**Exercise requirements**:
What is the number of lines in the data below that hold the word "DevTools"? Give nothing beyond that number.

**Exercise input**:

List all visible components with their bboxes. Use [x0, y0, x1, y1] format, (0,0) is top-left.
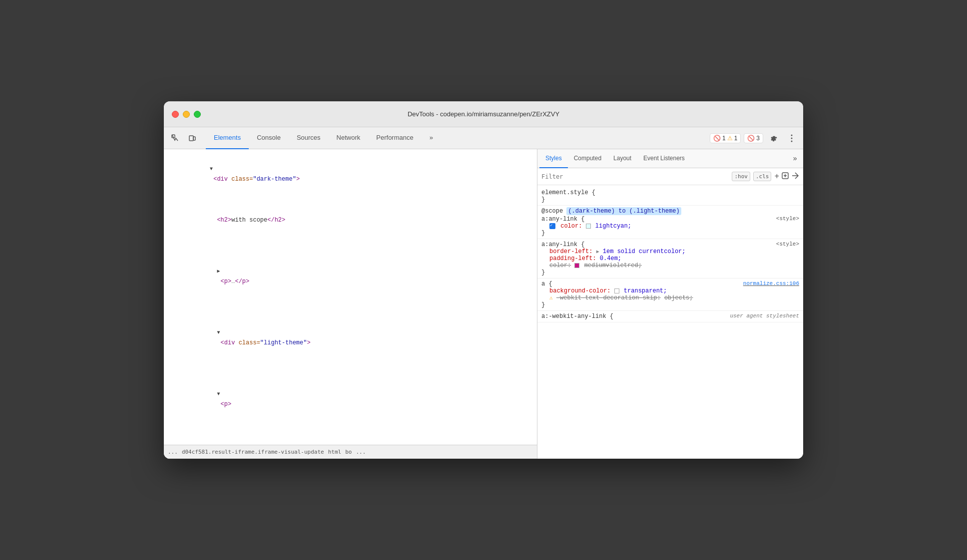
dom-line[interactable]: ▼ <div class="dark-theme"> [164, 153, 537, 195]
add-style-icon[interactable]: + [774, 172, 779, 181]
element-style-selector[interactable]: element.style { [541, 189, 799, 196]
filter-icons: + [774, 172, 799, 182]
triangle-icon[interactable]: ▼ [217, 330, 220, 335]
breadcrumb-html[interactable]: html [328, 449, 342, 455]
filter-bar: :hov .cls + [537, 168, 803, 185]
breadcrumb-more[interactable]: ... [356, 449, 366, 455]
issues-icon: 🚫 [747, 135, 755, 142]
styles-tab-computed[interactable]: Computed [568, 149, 607, 168]
triangle-icon[interactable]: ▼ [210, 166, 213, 172]
dom-line[interactable]: <h2>with scope</h2> [164, 195, 537, 246]
tab-elements[interactable]: Elements [206, 127, 249, 149]
minimize-button[interactable] [183, 111, 190, 118]
error-count: 1 [722, 135, 726, 142]
color-swatch-medviolet[interactable] [574, 263, 579, 268]
titlebar: DevTools - codepen.io/miriamsuzanne/pen/… [164, 101, 803, 127]
styles-content: element.style { } @scope (.dark-theme) t… [537, 185, 803, 459]
triangle-icon[interactable]: ▼ [217, 391, 220, 397]
issues-badge[interactable]: 🚫 3 [744, 133, 763, 143]
styles-tab-layout[interactable]: Layout [607, 149, 637, 168]
svg-point-5 [791, 140, 793, 142]
toolbar-right: 🚫 1 ⚠ 1 🚫 3 [710, 131, 799, 146]
tab-sources[interactable]: Sources [289, 127, 329, 149]
normalize-close: } [541, 301, 799, 308]
toggle-icon[interactable] [791, 172, 799, 182]
error-badge[interactable]: 🚫 1 ⚠ 1 [710, 133, 741, 143]
breadcrumb-iframe[interactable]: d04cf581.result-iframe.iframe-visual-upd… [182, 449, 324, 455]
issues-count: 3 [756, 135, 760, 142]
settings-icon[interactable] [766, 131, 781, 146]
any-link-prop-border[interactable]: border-left: ▶ 1em solid currentcolor; [549, 248, 799, 255]
inspect-icon[interactable] [168, 131, 183, 146]
hov-button[interactable]: :hov [732, 172, 750, 181]
new-rule-icon[interactable] [781, 172, 789, 182]
window-title: DevTools - codepen.io/miriamsuzanne/pen/… [408, 110, 559, 118]
cls-button[interactable]: .cls [753, 172, 772, 181]
scope-selector[interactable]: a:any-link { <style> [541, 216, 799, 223]
any-link-close: } [541, 269, 799, 276]
webkit-any-link-rule: a:-webkit-any-link { user agent styleshe… [537, 311, 803, 322]
element-style-rule: element.style { } [537, 187, 803, 206]
tab-performance[interactable]: Performance [368, 127, 421, 149]
filter-input[interactable] [541, 173, 729, 180]
maximize-button[interactable] [194, 111, 201, 118]
normalize-a-rule: a { normalize.css:106 background-color: … [537, 279, 803, 311]
styles-tab-styles[interactable]: Styles [539, 149, 568, 168]
prop-checkbox[interactable] [549, 223, 555, 229]
breadcrumb-body[interactable]: bo [345, 449, 352, 455]
tab-console[interactable]: Console [249, 127, 289, 149]
element-style-close: } [541, 196, 799, 203]
normalize-prop-webkit[interactable]: ⚠ -webkit-text-decoration-skip: objects; [549, 294, 799, 301]
styles-panel: Styles Computed Layout Event Listeners »… [537, 149, 803, 459]
styles-tabs: Styles Computed Layout Event Listeners » [537, 149, 803, 168]
svg-point-3 [791, 134, 793, 136]
styles-tab-more[interactable]: » [789, 155, 801, 163]
normalize-prop-bg[interactable]: background-color: transparent; [549, 287, 799, 294]
color-swatch-transparent[interactable] [614, 288, 619, 293]
dom-panel: ▼ <div class="dark-theme"> <h2>with scop… [164, 149, 537, 459]
close-button[interactable] [172, 111, 179, 118]
triangle-right-icon[interactable]: ▶ [596, 249, 599, 255]
more-options-icon[interactable] [784, 131, 799, 146]
tab-network[interactable]: Network [329, 127, 369, 149]
warning-icon: ⚠ [549, 295, 553, 301]
scope-rule: @scope (.dark-theme) to (.light-theme) a… [537, 206, 803, 239]
svg-rect-1 [189, 136, 193, 141]
tab-more[interactable]: » [422, 127, 441, 149]
any-link-selector[interactable]: a:any-link { <style> [541, 241, 799, 248]
any-link-prop-padding[interactable]: padding-left: 0.4em; [549, 255, 799, 262]
devtools-window: DevTools - codepen.io/miriamsuzanne/pen/… [164, 101, 803, 459]
device-toggle-icon[interactable] [185, 131, 200, 146]
toolbar: Elements Console Sources Network Perform… [164, 127, 803, 149]
breadcrumb-ellipsis[interactable]: ... [168, 449, 178, 455]
main-content: ▼ <div class="dark-theme"> <h2>with scop… [164, 149, 803, 459]
warning-count: 1 [734, 135, 738, 142]
tab-bar: Elements Console Sources Network Perform… [206, 127, 441, 149]
traffic-lights [172, 111, 201, 118]
dom-tree: ▼ <div class="dark-theme"> <h2>with scop… [164, 149, 537, 445]
webkit-any-link-selector[interactable]: a:-webkit-any-link { user agent styleshe… [541, 313, 799, 320]
svg-point-4 [791, 137, 793, 139]
dom-line[interactable]: "The light-theme link should be " [164, 430, 537, 445]
svg-rect-2 [193, 137, 195, 140]
breadcrumb-bar: ... d04cf581.result-iframe.iframe-visual… [164, 445, 537, 459]
dom-line[interactable]: ▼ <p> [164, 368, 537, 430]
any-link-prop-color[interactable]: color: mediumvioletred; [549, 262, 799, 269]
scope-prop-color[interactable]: color: lightcyan; [549, 223, 799, 230]
dom-line[interactable]: ▼ <div class="light-theme"> [164, 307, 537, 368]
color-swatch[interactable] [586, 224, 591, 229]
warning-icon: ⚠ [727, 135, 733, 142]
scope-at-rule[interactable]: @scope (.dark-theme) to (.light-theme) [541, 208, 799, 215]
error-icon: 🚫 [713, 135, 721, 142]
dom-line[interactable]: ▶ <p>…</p> [164, 246, 537, 307]
styles-tab-event-listeners[interactable]: Event Listeners [637, 149, 691, 168]
triangle-icon[interactable]: ▶ [217, 269, 220, 274]
normalize-selector[interactable]: a { normalize.css:106 [541, 280, 799, 287]
normalize-source-link[interactable]: normalize.css:106 [743, 280, 799, 286]
any-link-rule: a:any-link { <style> border-left: ▶ 1em … [537, 239, 803, 279]
scope-close: } [541, 230, 799, 237]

**Reply to the exercise**:
3